Restate all the data word for word and omit the pictures.

_Data supplied_
>>>

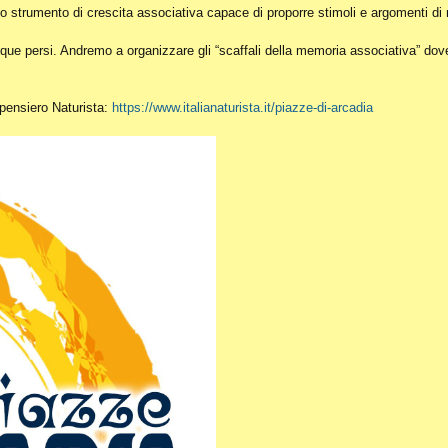
o strumento di crescita associativa capace di proporre stimoli e argomenti di r
ue persi. Andremo a organizzare gli “scaffali della memoria associativa” dove c
l pensiero Naturista:
https://www.italianaturista.it/piazze-di-arcadia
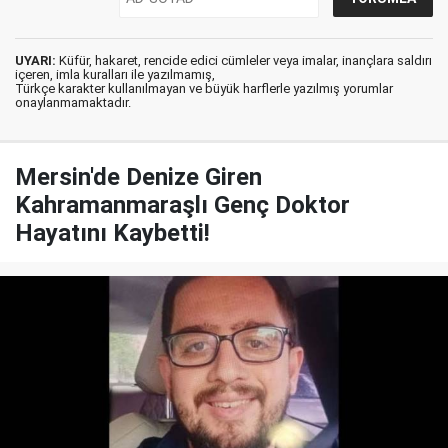
UYARI:
Küfür, hakaret, rencide edici cümleler veya imalar, inançlara saldırı
içeren, imla kuralları ile yazılmamış,
Türkçe karakter kullanılmayan ve büyük harflerle yazılmış yorumlar
onaylanmamaktadır.
Mersin'de Denize Giren
Kahramanmaraşlı Genç Doktor
Hayatını Kaybetti!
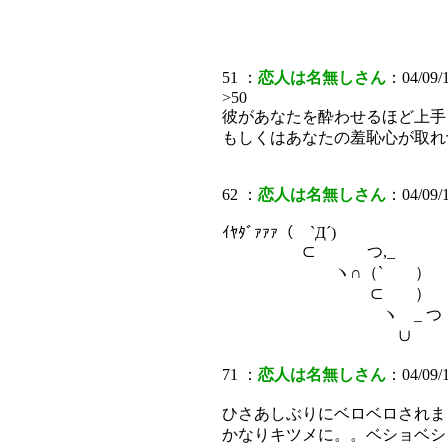
51 ：
恋人は名無しさん
：04/09/1
>50
彼があなたを酔わせるほど上手
もしくはあなたの羞恥心が取れ
62 ：
恋人は名無しさん
：04/09/1
ｲﾔﾀﾞｧｧｧ（ `Д´)
⊂ つ,_
ヽ∩（` ） おい
⊂ ）
ヽ _ 
∪
71 ：
恋人は名無しさん
：04/09/1
ひさあしぶりにベロベロされま
かなりキツメに。。ベショベシ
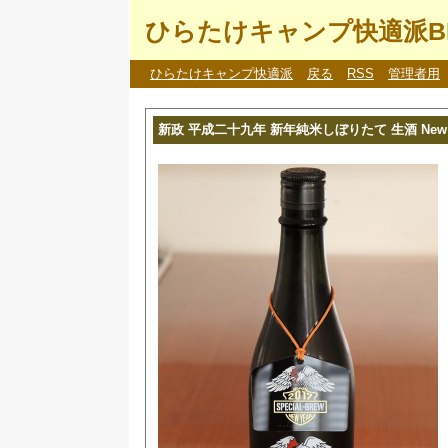
ひらたけキャンプ快適派B
ひらたけキャンプ快適派
戻る
RSS
管理者用
新政 平成二十九年 新年純米しぼりたて 生酒 New Ame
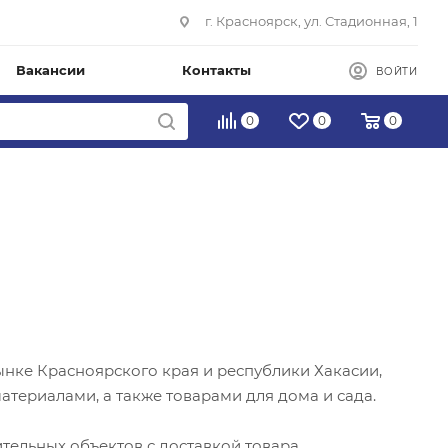
г. Красноярск, ул. Стадионная, 1
Вакансии
Контакты
ВОЙТИ
0
0
0
рынке Красноярского края и республики Хакасии,
териалами, а также товарами для дома и сада.
ельных объектов с доставкой товара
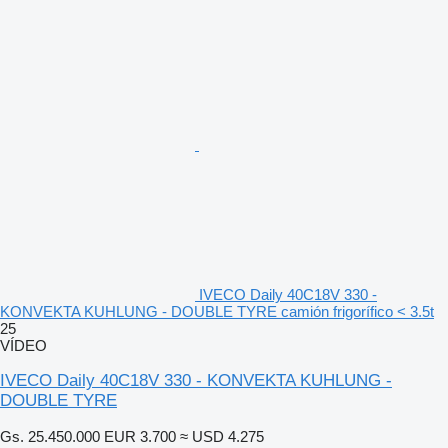
IVECO Daily 40C18V 330 -
KONVEKTA KUHLUNG - DOUBLE TYRE camión frigorífico < 3.5t
25
VÍDEO
IVECO Daily 40C18V 330 - KONVEKTA KUHLUNG -
DOUBLE TYRE
Gs. 25.450.000
EUR 3.700
≈ USD 4.275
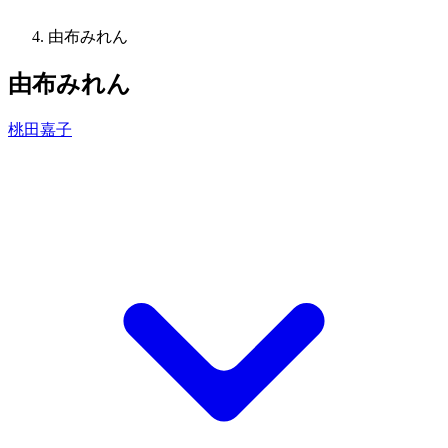
由布みれん
由布みれん
桃田嘉子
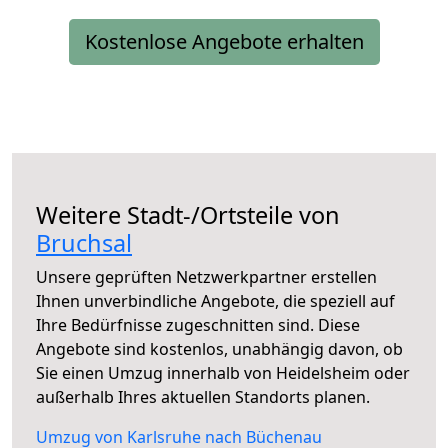
Kostenlose Angebote erhalten
Weitere Stadt-/Ortsteile von
Bruchsal
Unsere geprüften Netzwerkpartner erstellen
Ihnen unverbindliche Angebote, die speziell auf
Ihre Bedürfnisse zugeschnitten sind. Diese
Angebote sind kostenlos, unabhängig davon, ob
Sie einen Umzug innerhalb von Heidelsheim oder
außerhalb Ihres aktuellen Standorts planen.
Umzug von Karlsruhe nach Büchenau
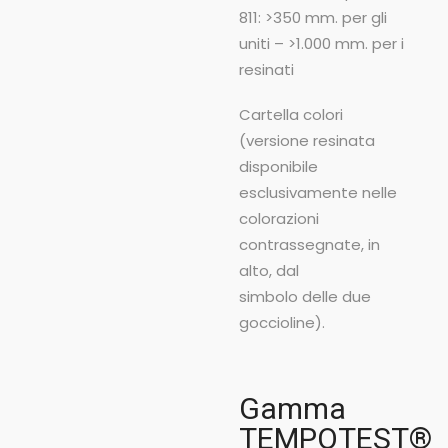
811: >350 mm. per gli
uniti – >1.000 mm. per i
resinati
Cartella colori
(versione resinata
disponibile
esclusivamente nelle
colorazioni
contrassegnate, in
alto, dal
simbolo delle due
goccioline).
Gamma
TEMPOTEST®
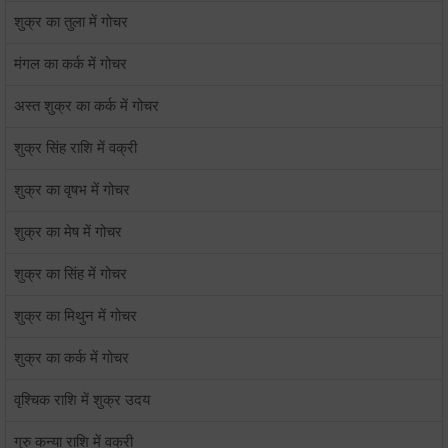
शुक्र का तुला में गोचर
मंगल का कर्क में गोचर
अस्त शुक्र का कर्क में गोचर
शुक्र सिंह राशि में वक्री
शुक्र का वृषभ में गोचर
शुक्र का मेष में गोचर
शुक्र का सिंह में गोचर
शुक्र का मिथुन में गोचर
शुक्र का कर्क में गोचर
वृश्चिक राशि में शुक्र उदय
गुरु कन्या राशि में वक्री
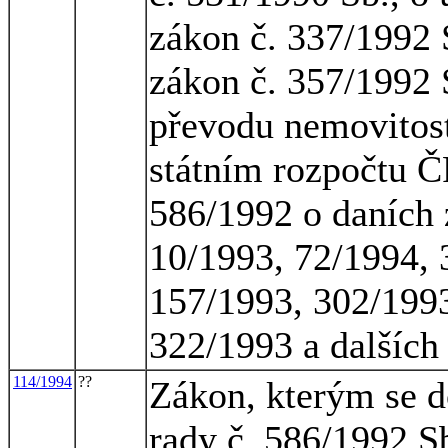
zákon č. 337/1992 S
zákon č. 357/1992 S
převodu nemovitost
státním rozpočtu Č
586/1992 o daních 
10/1993, 72/1994, 
157/1993, 302/1993
322/1993 a dalších
114/1994
??
Zákon, kterým se d
rady č. 586/1992 Sb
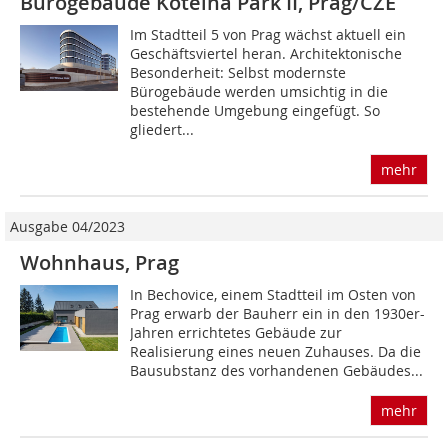
Bürogebäude Kotelna Park II, Prag/CZE
Im Stadtteil 5 von Prag wächst aktuell ein
Geschäftsviertel heran. Architektonische
Besonderheit: Selbst modernste
Bürogebäude werden umsichtig in die
bestehende Umgebung eingefügt. So
gliedert...
mehr
Ausgabe 04/2023
Wohnhaus, Prag
In Bechovice, einem Stadtteil im Osten von
Prag erwarb der Bauherr ein in den 1930er-
Jahren errichtetes Gebäude zur
Realisierung eines neuen Zuhauses. Da die
Bausubstanz des vorhandenen Gebäudes...
mehr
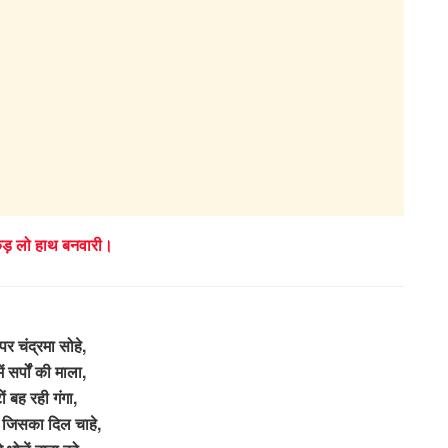
कड़ लो हाथ बनवारी।
पर चंद्रमा सोहे,
ें सर्पों की माला,
ं बह रही गंगा,
 जिसका दिल चाहे,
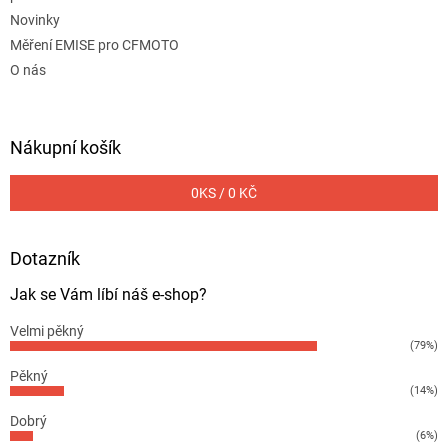
Novinky
Měření EMISE pro CFMOTO
O nás
Nákupní košík
0
KS /
0 KČ
Dotazník
Jak se Vám líbí náš e-shop?
Velmi pěkný
(79%)
Pěkný
(14%)
Dobrý
(6%)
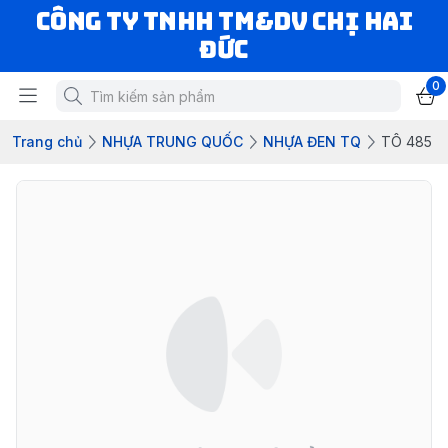
CÔNG TY TNHH TM&DV CHỊ HAI
ĐỨC
0
Trang chủ
NHỰA TRUNG QUỐC
NHỰA ĐEN TQ
TÔ 485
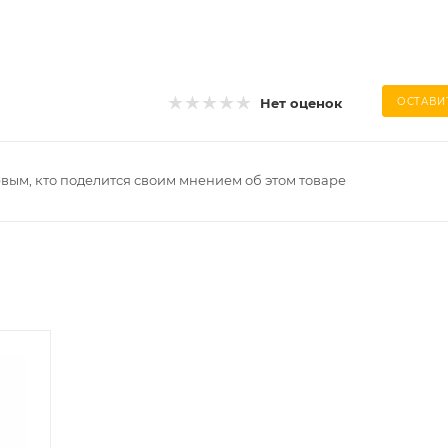
Нет оценок
ОСТАВИ
рвым, кто поделится своим мнением об этом товаре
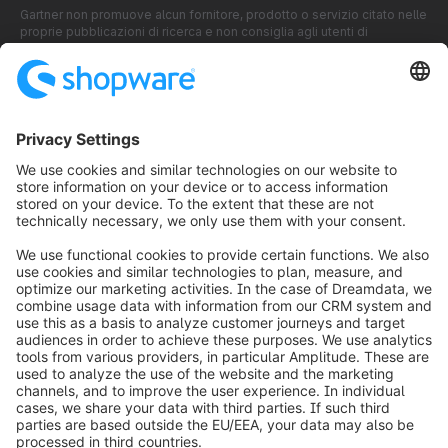
Gartner non promuove alcun fornitore, prodotto o servizio citato nelle
proprie pubblicazioni di ricerca e non consiglia agli utenti di
tecnologia di scegliere esclusivamente i fornitori con le valutazioni
più elevate o altre designazioni. Le pubblicazioni di ricerca di Gartner
riflettono le opinioni dell’organizzazione di ricerca di Gartner e non
devono essere interpretate come affermazioni di fatto. Gartner
declina ogni garanzia, espressa o implicita, in relazione alla presente
ricerca, incluse eventuali garanzie di commerciabilità o idoneità per
uno scopo particolare.
GARTNER è un marchio registrato e un marchio di servizio di Gartner,
mentre Magic Quadrant è un marchio registrato di Gartner, Inc. e/o
delle sue affiliate negli Stati Uniti e a livello internazionale, utilizzati
nel presente documento previa autorizzazione. Tutti i diritti riservati.
info@shopware.com
Informazioni su Shopware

<<<

_Exercise output_
o strumento di crescita associativa capace di proporre stimoli e argomenti di r
ue persi. Andremo a organizzare gli “scaffali della memoria associativa” dove c
l pensiero Naturista:
https://www.italianaturista.it/piazze-di-arcadia
UYARI:
Küfür, hakaret, rencide edici cümleler veya imalar, inançlara saldırı
içeren, imla kuralları ile yazılmamış,
Türkçe karakter kullanılmayan ve büyük harflerle yazılmış yorumlar
onaylanmamaktadır.
Mersin'de Denize Giren
Kahramanmaraşlı Genç Doktor
Hayatını Kaybetti!
51 ：
恋人は名無しさん
：04/09/1
>50
彼があなたを酔わせるほど上手
もしくはあなたの羞恥心が取れ
62 ：
恋人は名無しさん
：04/09/1
ｲﾔﾀﾞｧｧｧ（ `Д´)
⊂ つ,_
ヽ∩（` ） おい
⊂ ）
ヽ _ 
∪
71 ：
恋人は名無しさん
：04/09/1
ひさあしぶりにベロベロされま
かなりキツメに。。ベショベシ
ひらたけキャンプ快適派B
ひらたけキャンプ快適派
戻る
RSS
管理者用
新政 平成二十九年 新年純米しぼりたて 生酒 New Ame
г. Красноярск, ул. Стадионная, 1
Вакансии
Контакты
ВОЙТИ
0
0
0
рынке Красноярского края и республики Хакасии,
териалами, а также товарами для дома и сада.
ельных объектов с доставкой товара
IVECO Daily 40C18V 330 -
KONVEKTA KUHLUNG - DOUBLE TYRE camión frigorífico < 3.5t
25
VÍDEO
IVECO Daily 40C18V 330 - KONVEKTA KUHLUNG -
DOUBLE TYRE
Gs. 25.450.000
EUR 3.700
≈ USD 4.275
由布みれん
由布みれん
桃田嘉子
Kostenlose Angebote erhalten
Weitere Stadt-/Ortsteile von
Bruchsal
Unsere geprüften Netzwerkpartner erstellen
Ihnen unverbindliche Angebote, die speziell auf
Ihre Bedürfnisse zugeschnitten sind. Diese
Angebote sind kostenlos, unabhängig davon, ob
Sie einen Umzug innerhalb von Heidelsheim oder
außerhalb Ihres aktuellen Standorts planen.
Umzug von Karlsruhe nach Büchenau
811: >350 mm. per gli
uniti – >1.000 mm. per i
resinati
Cartella colori
(versione resinata
disponibile
esclusivamente nelle
colorazioni
contrassegnate, in
alto, dal
simbolo delle due
goccioline).
Gamma
TEMPOTEST®
शुक्र का तुला में गोचर
मंगल का कर्क में गोचर
अस्त शुक्र का कर्क में गोचर
शुक्र सिंह राशि में वक्री
शुक्र का वृषभ में गोचर
शुक्र का मेष में गोचर
शुक्र का सिंह में गोचर
शुक्र का मिथुन में गोचर
शुक्र का कर्क में गोचर
वृश्चिक राशि में शुक्र उदय
गुरु कन्या राशि में वक्री
zákon č. 337/1992 S
zákon č. 357/1992 S
převodu nemovitost
státním rozpočtu Č
586/1992 o daních 
10/1993, 72/1994, 
157/1993, 302/1993
322/1993 a dalších
114/1994
??
Zákon, kterým se d
rady č. 586/1992 Sb
Bürogebäude Kotelna Park II, Prag/CZE
Im Stadtteil 5 von Prag wächst aktuell ein
Geschäftsviertel heran. Architektonische
Besonderheit: Selbst modernste
Bürogebäude werden umsichtig in die
bestehende Umgebung eingefügt. So
gliedert...
mehr
Ausgabe 04/2023
Wohnhaus, Prag
In Bechovice, einem Stadtteil im Osten von
Prag erwarb der Bauherr ein in den 1930er-
Jahren errichtetes Gebäude zur
Realisierung eines neuen Zuhauses. Da die
Bausubstanz des vorhandenen Gebäudes...
mehr
कड़ लो हाथ बनवारी।
पर चंद्रमा सोहे,
ें सर्पों की माला,
ं बह रही गंगा,
 जिसका दिल चाहे,
Novinky
Měření EMISE pro CFMOTO
O nás
Nákupní košík
0
KS /
0 KČ
Dotazník
Jak se Vám líbí náš e-shop?
Velmi pěkný
(79%)
Pěkný
(14%)
Dobrý
(6%)
CÔNG TY TNHH TM&DV CHỊ HAI
ĐỨC
0
Trang chủ
NHỰA TRUNG QUỐC
NHỰA ĐEN TQ
TÔ 485
Нет оценок
ОСТАВИ
рвым, кто поделится своим мнением об этом товаре
Gartner non promuove alcun fornitore, prodotto o servizio citato nelle
proprie pubblicazioni di ricerca e non consiglia agli utenti di
tecnologia di scegliere esclusivamente i fornitori con le valutazioni
più elevate o altre designazioni. Le pubblicazioni di ricerca di Gartner
riflettono le opinioni dell’organizzazione di ricerca di Gartner e non
devono essere interpretate come affermazioni di fatto. Gartner
declina ogni garanzia, espressa o implicita, in relazione alla presente
ricerca, incluse eventuali garanzie di commerciabilità o idoneità per
uno scopo particolare.
GARTNER è un marchio registrato e un marchio di servizio di Gartner,
mentre Magic Quadrant è un marchio registrato di Gartner, Inc. e/o
delle sue affiliate negli Stati Uniti e a livello internazionale, utilizzati
nel presente documento previa autorizzazione. Tutti i diritti riservati.
info@shopware.com
Informazioni su Shopware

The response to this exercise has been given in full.